(Original article in Japanese by Makoto Shibata was published for FinTech Journal on Oct. 9, 2025) https://www.sbbit.jp/article/fj/172629
The report examines recurring cases of fraudulent disclosure among startups, highlighted by the accounting scandal of a recently listed Japanese company that collapsed shortly after its IPO. Similar cases—such as inflated revenues through circular transactions, fictitious sales, premature revenue recognition, and misleading disclosures—demonstrate that financial misconduct is not isolated but systemic.
Why Fraud Repeats
The report identifies common underlying factors:
- Strong pressure to show rapid growth and achieve high valuations
- Lack of integrity in top management
- Weak internal controls and governance
- Inadequate responses to auditors
- Investor bias toward cutting-edge sectors such as AI or biotech
Fraud often begins even before IPO preparation and typically follows three patterns: revenue manipulation (e.g., circular transactions), exaggeration of business performance, and governance failures.
Key Investor Checkpoints
Investors—especially in growth-stage startups—should critically assess:
- Revenue credibility (e.g., circular flows, concentration of clients, cash collection evidence)
- Validity of technology and business claims
- Related-party transactions and goodwill accounting
- Strength of internal controls and audit quality
- Disclosure practices and management behavior
The report stresses that financial figures alone are insufficient; understanding the underlying business reality is essential.
Role of AI in Fraud Detection
Advances in AI are enabling earlier detection of fraud signals through:
- Automated analysis of contracts, invoices, and financial transactions
- Cross-checking external data (registries, news, credit data)
- Verification of scientific and technical claims via global databases
- Sentiment and consistency analysis of disclosures
- Continuous monitoring of news, social media, and business metrics
AI can generate risk scores, dashboards, and audit trails, improving transparency in investment decisions.
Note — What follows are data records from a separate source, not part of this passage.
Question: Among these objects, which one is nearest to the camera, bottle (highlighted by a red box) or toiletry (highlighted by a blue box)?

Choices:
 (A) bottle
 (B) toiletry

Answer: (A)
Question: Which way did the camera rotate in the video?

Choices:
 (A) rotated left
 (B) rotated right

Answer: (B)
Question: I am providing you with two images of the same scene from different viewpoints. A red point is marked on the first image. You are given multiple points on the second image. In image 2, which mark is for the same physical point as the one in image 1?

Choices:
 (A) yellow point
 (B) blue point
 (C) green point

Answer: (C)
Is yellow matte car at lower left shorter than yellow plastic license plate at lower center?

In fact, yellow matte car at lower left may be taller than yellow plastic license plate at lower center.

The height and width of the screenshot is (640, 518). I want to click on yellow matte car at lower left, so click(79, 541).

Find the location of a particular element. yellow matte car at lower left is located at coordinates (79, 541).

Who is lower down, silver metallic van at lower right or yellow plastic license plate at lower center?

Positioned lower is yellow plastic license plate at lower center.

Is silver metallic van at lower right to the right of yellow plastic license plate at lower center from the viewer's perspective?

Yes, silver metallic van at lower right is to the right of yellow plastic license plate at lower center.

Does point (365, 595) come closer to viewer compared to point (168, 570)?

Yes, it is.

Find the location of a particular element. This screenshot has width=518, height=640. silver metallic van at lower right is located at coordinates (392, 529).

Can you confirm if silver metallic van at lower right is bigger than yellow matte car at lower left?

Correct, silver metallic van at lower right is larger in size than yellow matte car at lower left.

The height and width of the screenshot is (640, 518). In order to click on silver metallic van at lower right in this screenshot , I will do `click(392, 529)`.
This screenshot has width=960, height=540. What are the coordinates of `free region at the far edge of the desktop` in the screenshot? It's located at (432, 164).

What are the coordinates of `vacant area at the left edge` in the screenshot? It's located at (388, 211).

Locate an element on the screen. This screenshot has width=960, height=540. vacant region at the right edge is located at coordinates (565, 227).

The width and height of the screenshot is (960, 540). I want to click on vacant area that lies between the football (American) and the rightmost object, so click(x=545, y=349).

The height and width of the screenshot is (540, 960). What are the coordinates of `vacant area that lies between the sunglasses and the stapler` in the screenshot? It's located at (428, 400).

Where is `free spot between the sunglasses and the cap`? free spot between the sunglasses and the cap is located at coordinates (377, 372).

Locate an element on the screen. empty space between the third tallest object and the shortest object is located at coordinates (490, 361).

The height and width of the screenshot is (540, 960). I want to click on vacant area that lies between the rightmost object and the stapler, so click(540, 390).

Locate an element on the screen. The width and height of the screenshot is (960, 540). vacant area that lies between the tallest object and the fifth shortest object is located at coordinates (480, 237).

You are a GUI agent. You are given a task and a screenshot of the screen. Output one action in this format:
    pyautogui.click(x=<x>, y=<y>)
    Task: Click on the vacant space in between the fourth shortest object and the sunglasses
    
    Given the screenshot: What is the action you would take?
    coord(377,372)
However, it should be viewed as a “sensor” for early warning, not a definitive detector.
Implications for Startup Investment
The adoption of AI shifts the paradigm from post-fact detection to early-stage prevention of fraud. As regulatory reforms expand startup investment opportunities in Japan, enhancing disclosure reliability becomes increasingly important.
Going forward, investors will need to integrate not only financial data but also non-financial and societal impact metrics, supported by AI-driven analysis, to make more robust investment decisions.